I want to pass the date value (from a variable) as partition column in sql file. The variable is not getting evaluated. The variable is stored in Xcom. Is there any better way to do .

Rendered template:

    TO 's3://opsake/prc/deldb/ldp_pipeline_hist/partiton_key=''{{ ti.xcom_pull(task_ids='genExecParam', key='app_run_dt') }}''/'
   iam_role 'arn:aws20xxx:role/Re11dccc3role'
   allowoverwrite
  format as parquet
  maxfilesize 100 mb;, parameters: None

Code : Here I am using the ds or inputdate

def genExecParam(**kwargs):
   if 'ds_date' in kwargs['dag_run'].conf:
      app_run_dt = (kwargs['dag_run'].conf['ds_date'])
   else:
      app_run_dt = kwargs['ds']
      var_dt = datetime.fromisoformat(kwargs['ds'])
      app_prev_run_dt = (var_dt + timedelta(days=-1)).strftime('%Y-%m-%d')
      # (datetime.now(timezone('UTC'))+timedelta(days=-1)).strftime(date_format)
   app_run_id = datetime.now(timezone('UTC')).strftime('%Y%m%d%H%M%S')
   kwargs['ti'].xcom_push(key='app_run_id', value=app_run_id)
   kwargs['ti'].xcom_push(key='app_run_dt', value=app_run_dt)

Dag:

from datetime import datetime, timedelta
from airflow import DAG
from airflow.providers.amazon.aws.operators.redshift import RedshiftSQLOperator
from airflow.utils.trigger_rule import TriggerRule
from pytz import timezone
import pendulum
from utils.dagUtils import *



localtz = pendulum.timezone('America/Los_Angeles')

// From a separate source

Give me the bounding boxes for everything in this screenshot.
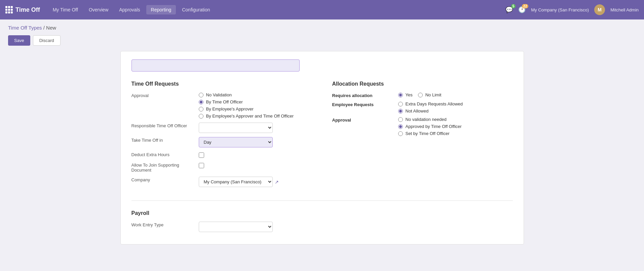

# default arguments to DAG
default_args = {
    "owner": "delta",
    "depends_on_past": False,
    "start_date": datetime(2022, 7, 2, tzinfo=localtz),
    "email": [emalgrp],
    "email_on_failure": True,
    "email_on_retry": True,
    "retries": 1,
    "retry_delay": timedelta(minutes=5),
    "max_active_runs": 1,
    "catchup": False,
}
var_dt = '{{ ds }}'

with DAG(
        'extrse',
        default_args=default_args,
        description='extse',
        max_active_runs=1,
        schedule_interval= '0 10 * * *',
        catchup= False,
        tags=['env', 'prod'],
        on_success_callback=dag_success_callback,
        on_failure_callback=dag_failure_callback,
        template_searchpath ='/usr/local/airflow/dags/modules/'
) as dag:
    AppStart = DummyOperator(task_id='start')
    var_ds_date = "{{ ti.xcom_pull(task_ids='genExecParam', key='app_run_dt') }}"
    var_ds_prev_date = "{{ ti.xcom_pull(task_ids='genExecParam', key='app_prev_run_dt') }}"
    app_run_id = "{{ ti.xcom_pull(task_ids='genExecParam', key='app_prev_run_dt') }}"
    genExecParam = PythonOperator(task_id='genExecParam', python_callable=genExecParam, provide_context=True)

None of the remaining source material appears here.